La intelectual, el artista, es un ocelo más. Sin embargo le ocurre como a cualquier científico en un laboratorio: trata de calcular las consecuencias de los hechos con las condiciones controladas. En la vida real jamás se darán esas circunstancias; o sea, que está muy bien todo lo que escribimos aquí pero sabiendo que es una mentira útil, yo calificaría de infantiles a las ideologías (e ideólogos) que se pretenden realidades. El mundo siempre es más, no lo abarcamos nunca.

Prescribir es humano. Prescribir es lo humano. Prácticamente casi todo lo que hablamos es sobre otras personas, lo que incluye nuestra perspectiva (crítica) sobre lo que los demás hacen; sólo que la nuestra es valorada a su vez por la mirada de los otros. Ser un intelectual es elevar tu discurso vital a objeto pragmático, útil en algún sentido no concreto; digo esto para evitar el debate estético sobre los significados o el contenido del Arte.
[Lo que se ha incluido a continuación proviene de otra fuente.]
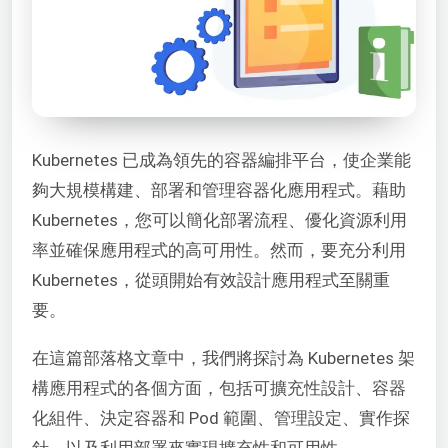
Kubernetes 已成為領先的容器編排平台，使企業能
夠大規模構建、部署和管理容器化應用程式。藉助
Kubernetes，您可以簡化部署流程、優化資源利用
率並確保應用程式的高可用性。然而，要充分利用
Kubernetes，從頭開始有效設計應用程式至關重
要。
在這篇部落格文章中，我們將探討為 Kubernetes 架
構應用程式的各個方面，包括可擴充性設計、容器
化組件、決定容器和 Pod 範圍、管理設定、實作探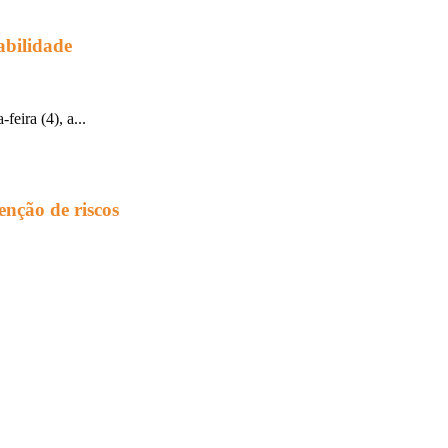
abilidade
eira (4), a...
enção de riscos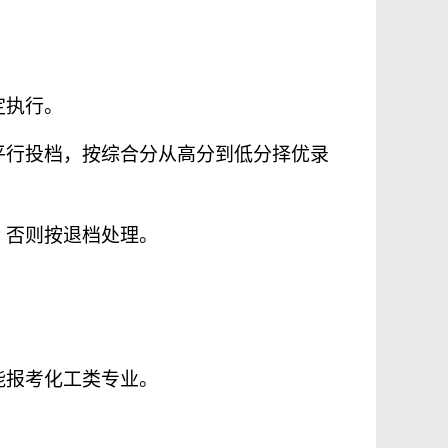
定执行。
平行投档，按综合分从高分到低分择优录
；否则按退档处理。
能报考化工类专业。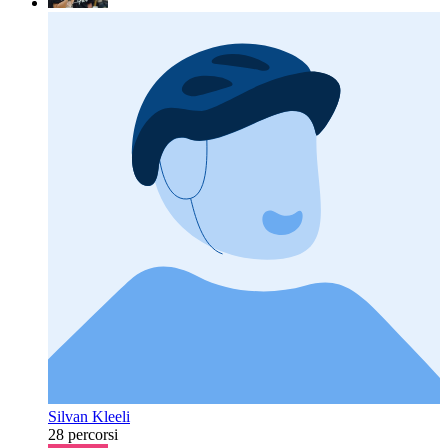
Silvan Kleeli
28 percorsi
El Arte para una misma es mentira, una contradicción en los términos (salvo si es absolutamente privado y, por tanto, sin comunicación: inexistente). Si lo que vas a decir no es más hermoso que lo que ya se ha dicho, si no es novedoso en algún sentido, si no va a colaborar con que otras personas puedan indagar en sus búsquedas individuales, ¿qué sentido tiene? Por eso me interesan las ideas, más que los alardes de erudición a la violeta; hoy esa llamada así erudición no es un medio para llegar a la idea, sino un aditamento para construir una imagen…
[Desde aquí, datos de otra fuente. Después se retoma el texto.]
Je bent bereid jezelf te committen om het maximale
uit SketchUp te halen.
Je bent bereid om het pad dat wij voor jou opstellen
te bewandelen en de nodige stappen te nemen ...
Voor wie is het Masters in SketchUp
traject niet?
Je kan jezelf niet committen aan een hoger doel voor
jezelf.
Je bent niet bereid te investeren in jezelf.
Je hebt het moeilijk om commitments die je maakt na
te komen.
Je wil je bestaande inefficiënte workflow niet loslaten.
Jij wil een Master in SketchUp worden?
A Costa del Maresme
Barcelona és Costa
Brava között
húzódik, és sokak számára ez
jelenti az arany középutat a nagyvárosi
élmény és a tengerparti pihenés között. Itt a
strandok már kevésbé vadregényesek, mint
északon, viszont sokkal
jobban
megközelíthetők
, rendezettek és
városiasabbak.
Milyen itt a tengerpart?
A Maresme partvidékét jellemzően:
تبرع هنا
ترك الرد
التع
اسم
En este mosaico, entretener es digno. Todo es digno, en realidad. Recuerden que una hez puede ser Bella. Juzgamos… pero tranquilidad, igual que no tenemos la verdad en las propuestas: tampoco en las críticas; es curioso que los mismos que reniegan de nuestra posición por sentenciosos, por pretender demasiado, se toman en serio los análisis como si éstos no fueran la misma tontería.
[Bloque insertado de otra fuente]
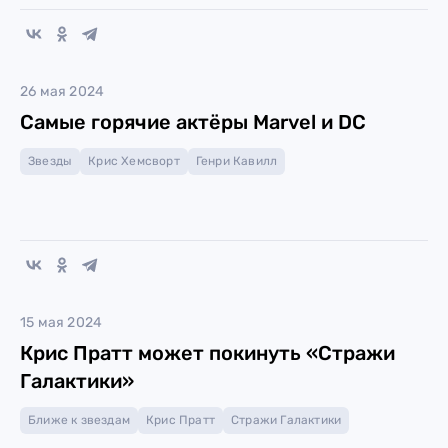
26 мая 2024
Самые горячие актёры Marvel и DC
Звезды
Крис Хемсворт
Генри Кавилл
15 мая 2024
Крис Пратт может покинуть «Стражи
Галактики»
Ближе к звездам
Крис Пратт
Стражи Галактики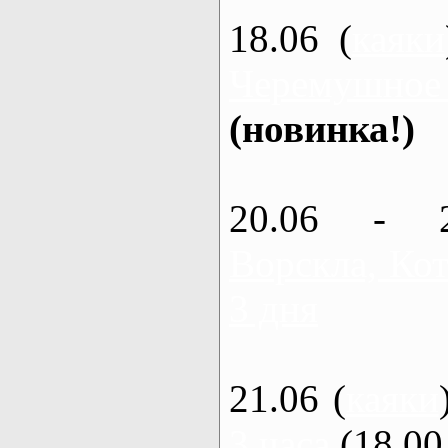
18.06 (
каяки
Черемушное
(новинка!)
20.06 - 
Ворскла, Кот
3 дня
21.06 (
каяки
3 часа
(18.00 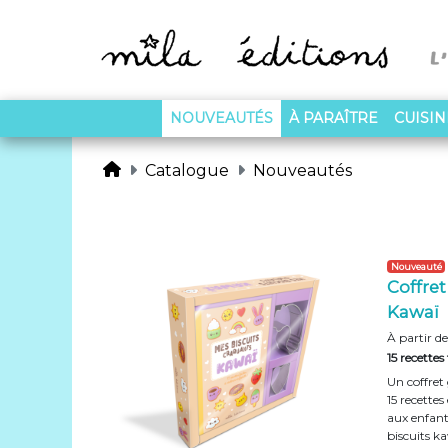
(CURRENT)
NOUVEAUTÉS
À PARAÎTRE
CUISI
Catalogue
Nouveautés
Nouveauté
Coffret
Kawaï
À partir de
15 recettes 
Un coffret
15 recette
aux enfants
biscuits ka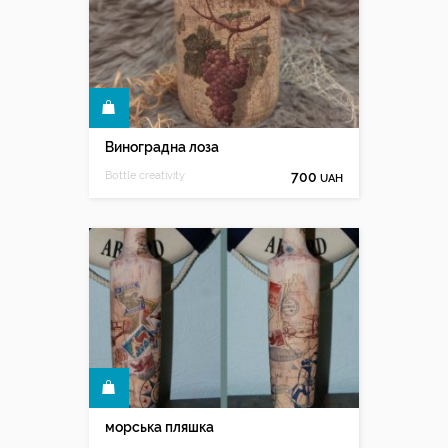
КУПИТИ
Виноградна лоза
Bottle creativity
700
UAH
КУПИТИ
морська пляшка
El problema de nuestro “entretener” actual es que ha sustituido a la actividad intelectual, exactamente igual que en el aspecto, la imagen ha reemplazado a la persona: hemos dejado de hacernos las grandes preguntas (ya lo hemos tratado anteriormente), ridículas, sí, pretencioso aquél que pretenda responderlas definitivamente, pero necesitamos hacérnoslas y contestarlas absolutamente (incluso sabiendo que es para nada) porque si no es así: la estulticia, el infantilismo y el egoísmo simples, el solipsismo rampante nos engullen. Ustedes, que leen tanto, se pueden permitir juzgarme a mí como gilipollas trascendentalista y tienen razón, usted… que se lo ha leído todo y vive una vida enfrentada a sus propias contradicciones, pero ¿qué sabe la mayoría de la gente a su alrededor?, ¿cómo viven?, y lo que es peor: ¿cuáles son las consecuencias para toda la Humanidad y el planeta? El papel de la Cultura es amortiguar el golpe de la Naturaleza, la Cultura no nos define como animal, no es lo que somos: es reacción, intentar vivir sin dañar a lo demás, a los demás, y esto es el Humanismo.

La Cultura, cuando lo es de verdad, no puede aspirar a vivir ensimismada en su propio juego. Una de las cosas que no suele hacer la intelectualidad, por miedo a parecer pedante o clasista, es un diagnóstico de la simpleza, de la normalidad (si tomamos a la persona culta como radical en el sentido literal). El heteropatriarcado ramplón, la estupidización religiosa, la imposición económica disfrazada de teoría, la política impostada con solemnidad vacua e Historia (falsa), los nacionalismos (todos patrioteros y racistas), el Folklore y la tradición heredados como si fueran Cultura… hay que analizar qué consecuencias tiene toda esa metralla en el “pueblo”, esto es: la masa. Anuncio la apertura de otra sección: Contra el Pueblo.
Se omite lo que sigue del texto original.